A representante apontara duas irregularidades no pregão. A primeira referente a conflito de interesses na participação , nos itens 4 e 6 da licitação, da empresa Positivo Tecnologia S.A, uma vez que a Positivo S+ Soluções em TI S.A. (Positivo S+), integrante do mesmo grupo econômico, mantinha contrato com o FNDE para prestação de apoio técnico na área de licitações e contratos.
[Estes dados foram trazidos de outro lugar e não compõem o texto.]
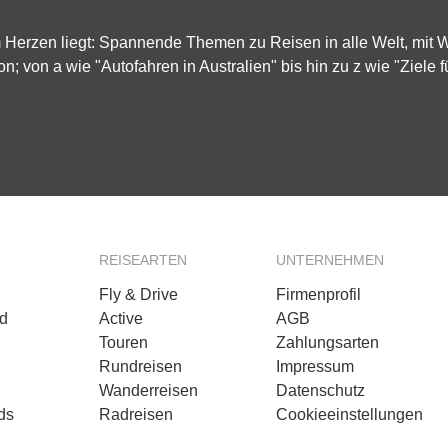
m Herzen liegt: Spannende Themen zu Reisen in alle Welt, mit
on; von a wie "Autofahren in Australien" bis hin zu z wie "Ziele f
REISEARTEN
UNTERNEHMEN
Fly & Drive
Firmenprofil
d
Active
AGB
Touren
Zahlungsarten
n
Rundreisen
Impressum
Wanderreisen
Datenschutz
ds
Radreisen
Cookieeinstellungen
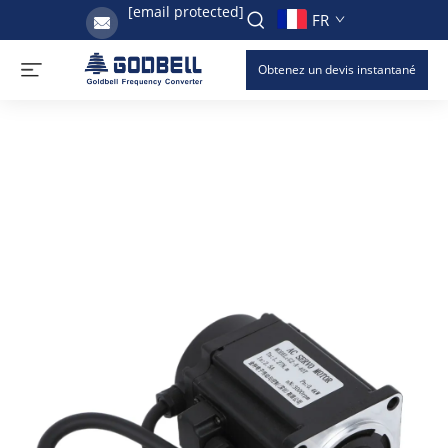
[email protected]
FR
Obtenez un devis instantané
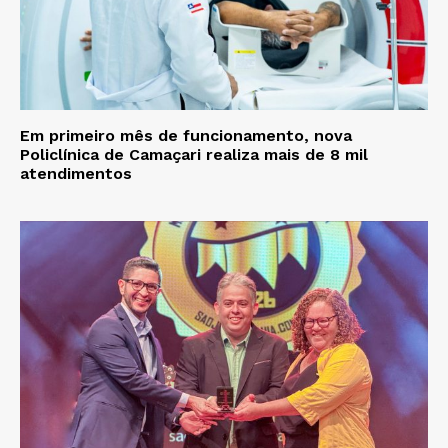
Em primeiro mês de funcionamento, nova
Policlínica de Camaçari realiza mais de 8 mil
atendimentos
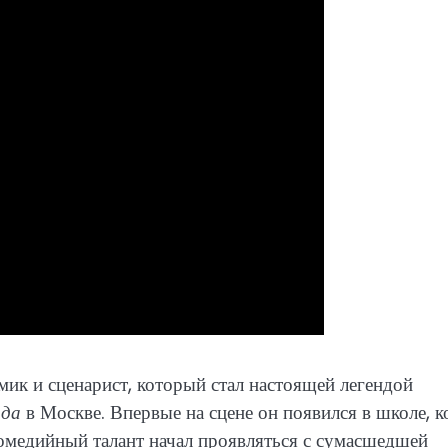
мик и сценарист, который стал настоящей легендой
ода
в Москве. Впервые на сцене он появился в школе, к
 комедийный талант начал проявляться с сумасшедшей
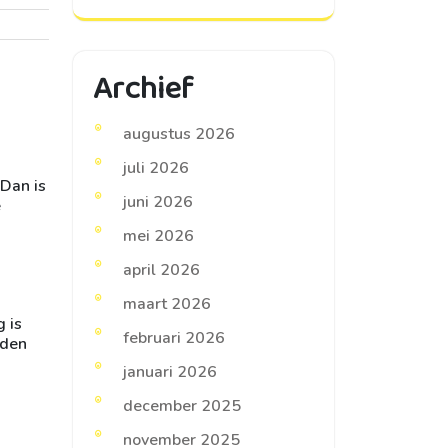
Archief
augustus 2026
juli 2026
 Dan is
juni 2026
e
mei 2026
april 2026
maart 2026
 is
februari 2026
rden
januari 2026
december 2025
november 2025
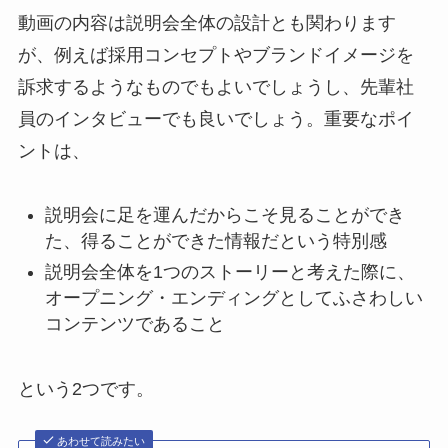
動画の内容は説明会全体の設計とも関わります
が、例えば採用コンセプトやブランドイメージを
訴求するようなものでもよいでしょうし、先輩社
員のインタビューでも良いでしょう。重要なポイ
ントは、
説明会に足を運んだからこそ見ることができ
た、得ることができた情報だという特別感
説明会全体を1つのストーリーと考えた際に、
オープニング・エンディングとしてふさわしい
コンテンツであること
という2つです。
あわせて読みたい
A segunda irregularidade disse respeito a vícios na avaliação de amostras , realizada na fase recursal, sem critérios objetivos e sem a concessão do prazo editalício para ajustes.
Quanto ao primeiro ponto, o relator, ministro Jorge Oliveira , destacou que as vedações previstas nos arts. 9º, §§ 1º e 2º, e 14, inciso IV, da Lei 14.133/2021 possuem natureza objetiva e preventiva. Por essa razão, não dependem da comprovação de favorecimento concreto, fraude ou vantagem efetiva, uma vez que se destinam a resguardar, de antemão, a imparcialidade e a integridade do certame.
Observou que, no caso concreto, o contrato celebrado entre o FNDE e a Positivo S+ tem por objeto o apoio técnico especializado a processos de licitação da entidade, incluindo a elaboração de termos de referência, a análise de propostas e o julgamento de recursos.
Para o relator, a disponibilização de profissionais da Positivo S+ para atuar na área de licitações e contratos do FNDE já basta para caracterizar o impedimento da Positivo Tecnologia, integrante do mesmo grupo econômico, independentemente de os profissionais terem efetivamente decidido ou subscrito atos relativos ao pregão.
Ademais, a unidade técnica confirmou que empregados da Positivo S+ acessaram o processo administrativo que originara o pregão em questão, de modo que, independentemente do critério legal que se tome como referência, a Positivo Tecnologia não poderia ter participado da licitação.
Quanto à segunda irregularidade apontada, o ministro Jorge Oliveira considerou também caracterizada a existência de vícios nos procedimentos adotados para avaliação das amostras apresentadas pela representante. A prova de conceito fora realizada apenas na fase recursal, sem que o certame retornasse à fase de julgamento das propostas, em afronta aos arts. 17, § 3º, e 41, inciso II, da Lei 14.133/2021 . Soma-se a isso a ausência, no instrumento convocatório, de critérios objetivos para distinguir aprovação, aprovação com ressalvas e reprovação das amostras, e para definir requisitos essenciais e acessórios, além da supressão do prazo de três dias úteis previsto no edital para realização de ajustes na amostra.
Nada obstante, o relator discordou da proposta da unidade técnica de retorno dos itens 4 e 6 à fase de julgamento, com a concessão à representante de prazo para ajuste e reapresentação das amostras. Segundo o ministro, essa solução seria contraditória, pois significaria realizar nova avaliação com base no mesmo edital, cuja deficiência de critérios objetivos era comprovada, repetindo, assim, o vício que se pretendia sanar. Além disso, as irregularidades não se restringiram a determinado licitante, mas atingiram as próprias composição e sistemática de julgamento desses itens da licitação, razão pela qual não poderiam ser corrigidas pelo simples retorno de fase.
Ao final, o Plenário, por unanimidade, considerou a representação procedente e determinou ao FNDE a anulação dos itens 4 e 6 do pregão, bem como as partes correspondentes da ata de registro de preços.
Para mais informações, a coluna recomenda a leitura do voto condutor do Acórdão 2321/2026 - Plenário.
*Matéria publicada em 2/9/2026 e atualizada em 9/9/2026.